=== Begin Enclosure ===

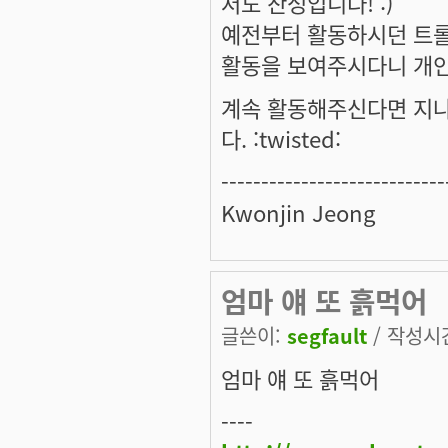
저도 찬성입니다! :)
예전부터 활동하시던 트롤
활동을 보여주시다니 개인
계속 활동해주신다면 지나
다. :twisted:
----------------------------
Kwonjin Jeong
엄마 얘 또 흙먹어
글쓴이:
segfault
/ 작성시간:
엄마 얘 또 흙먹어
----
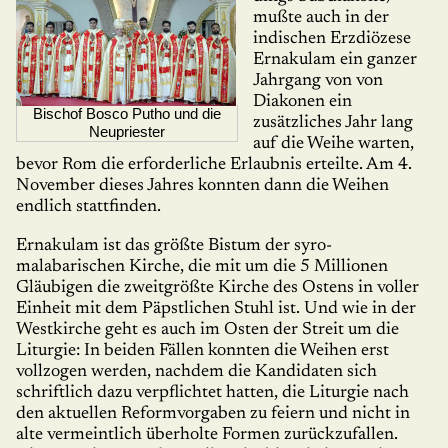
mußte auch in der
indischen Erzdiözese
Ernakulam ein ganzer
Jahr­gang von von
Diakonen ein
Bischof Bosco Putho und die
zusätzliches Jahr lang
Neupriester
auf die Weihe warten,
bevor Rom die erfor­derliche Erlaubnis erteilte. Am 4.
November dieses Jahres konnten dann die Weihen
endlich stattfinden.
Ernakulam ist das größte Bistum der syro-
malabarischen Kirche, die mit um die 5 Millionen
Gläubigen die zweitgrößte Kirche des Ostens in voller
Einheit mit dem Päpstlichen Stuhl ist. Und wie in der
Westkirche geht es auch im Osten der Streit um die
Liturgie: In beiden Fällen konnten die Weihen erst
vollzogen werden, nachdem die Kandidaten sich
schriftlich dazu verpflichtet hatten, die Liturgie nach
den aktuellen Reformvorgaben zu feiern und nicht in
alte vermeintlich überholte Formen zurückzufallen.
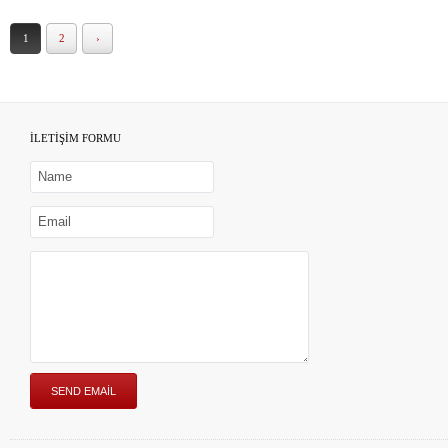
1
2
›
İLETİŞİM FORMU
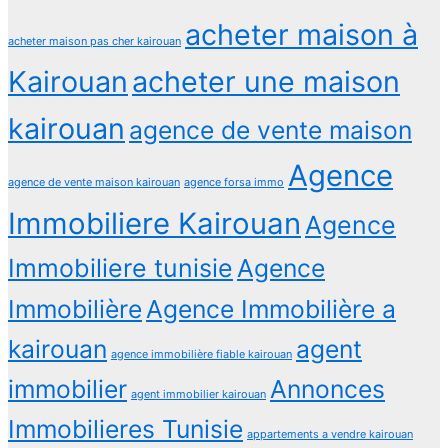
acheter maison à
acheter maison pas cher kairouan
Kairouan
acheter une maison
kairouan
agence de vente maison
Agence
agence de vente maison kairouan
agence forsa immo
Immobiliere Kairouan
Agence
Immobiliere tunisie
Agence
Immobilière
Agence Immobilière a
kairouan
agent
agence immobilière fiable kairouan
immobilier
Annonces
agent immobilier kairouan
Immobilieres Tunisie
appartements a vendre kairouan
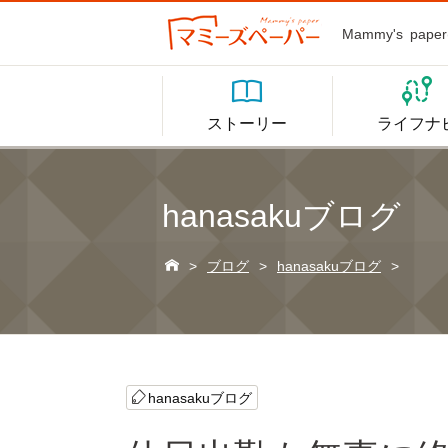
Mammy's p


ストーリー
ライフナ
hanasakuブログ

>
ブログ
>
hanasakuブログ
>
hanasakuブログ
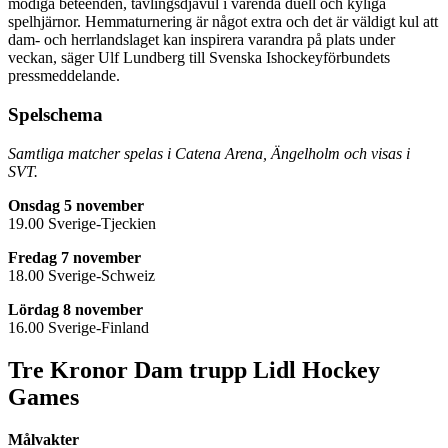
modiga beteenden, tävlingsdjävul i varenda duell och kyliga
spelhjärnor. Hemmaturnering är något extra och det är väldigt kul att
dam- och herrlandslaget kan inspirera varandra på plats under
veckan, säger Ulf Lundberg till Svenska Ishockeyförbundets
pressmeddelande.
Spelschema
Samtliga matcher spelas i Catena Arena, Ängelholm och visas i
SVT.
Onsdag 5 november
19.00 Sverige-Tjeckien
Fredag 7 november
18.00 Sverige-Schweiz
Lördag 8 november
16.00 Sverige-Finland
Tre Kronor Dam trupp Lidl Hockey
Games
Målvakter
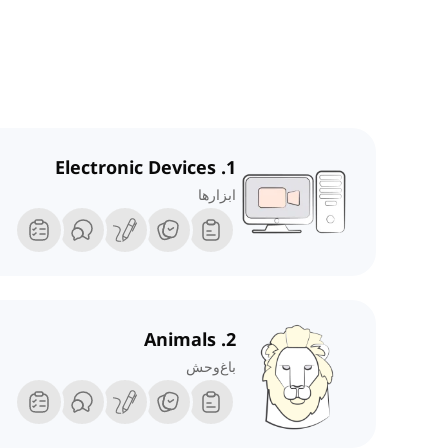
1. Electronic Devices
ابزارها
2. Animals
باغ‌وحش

=== End Enclosure ===

◆ What you need to do
Tell how many lines of the records above hold the string "auch". Give no other text.

◆ Reply
2